Genuine, authentic and real – he and Patrick McEnroe then introduced me to the rest of the guys. I’ll never forget Mardy’s sincerity. His kindness. His appreciation. That moment stuck with me, and I couldn’t have been more thrilled to see him crack the top-10 and enjoy tremendous success on the court. There’s no doubt in my mind – as he blends his natural compassion with the raw and determined work-ethic he honed in chapter-1, Mardy Fish has a very rewarding future…as do many he will touch along the way. I’m grateful he had a chance to say “so long” on his own terms at this year’s Open.

Davis Cup Competition. History and How it Works…

Davis Cup began in 1900, and has become the world’s largest annual international team competition in sport, with 135 nations entering in 2016. The concept started with four members of the Harvard University tennis team interested in setting up a match between the U.S. and Great Britain. Harvard’s Dwight Davis designed the format and even paid for the original trophy with his own money. First known as the International Lawn Tennis Challenge, most began to refer to the competition as “Davis Cup,” after Dwight’s trophy.

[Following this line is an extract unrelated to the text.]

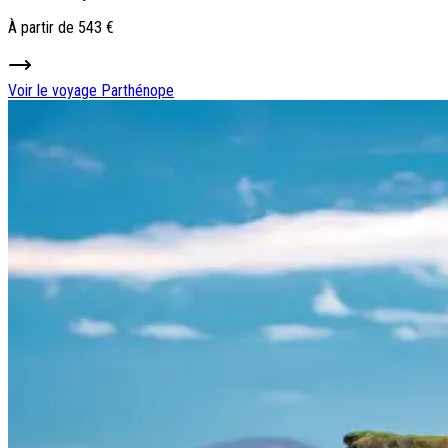
À partir de
543 €
Voir le voyage
Parthénope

The first Davis Cup Tie took place at Longwood Cricket Club in Boston. By 1905, France, Belgium, Austria and a combined team from Australia and New Zealand were added to the competition; and the field continued to grow through the decades. The current format was introduced in 1981, where the sixteen top-ranked nations compete in the World Group over four weekends each year. The First Round is held in February, Quarterfinals in April, Semifinals in September and the Final in November. Several other tiers of competition occur on those same weekends as nations battle to make it into the World Group the following year.

Today, a Davis Cup Weekend (Tie) features a captain and four players from each country. The home team has the choice of ground and court-surface for each Tie, factoring into strategy. Five different matches (rubbers) determine the outcome of the event. Friday features two singles rubbers. A doubles rubber is played on Saturday, and then two reverse-singles rubbers are played on Sunday, where the singles players swap opponents. To win the Tie, a team has to win at least three of the five rubbers played (all the best of five sets).

The sport’s greatest athletes have all competed in Davis Cup competition…including Fred Perry, Don Budge, Roy Emerson, Rod Laver, Stan Smith, Jimmy Connors, Bjorn Borg, John McEnroe, Mats Wilander, Ivan Lendl, Stefan Edberg, Boris Becker, Andre Agassi and Pete Sampras.

The United States owns the record for most Davis Cup titles, winning the championship 32 times. Australia owns 28 titles, while Great Britain earned it’s 10th Davis Cup title in 2015 behind Andy and Jamie Murray. It was Great Britain’s first Davis Cup title in 79-years, ending a drought dating back to 1936, when Great Britain won its 4th consecutive title behind Fred Perry.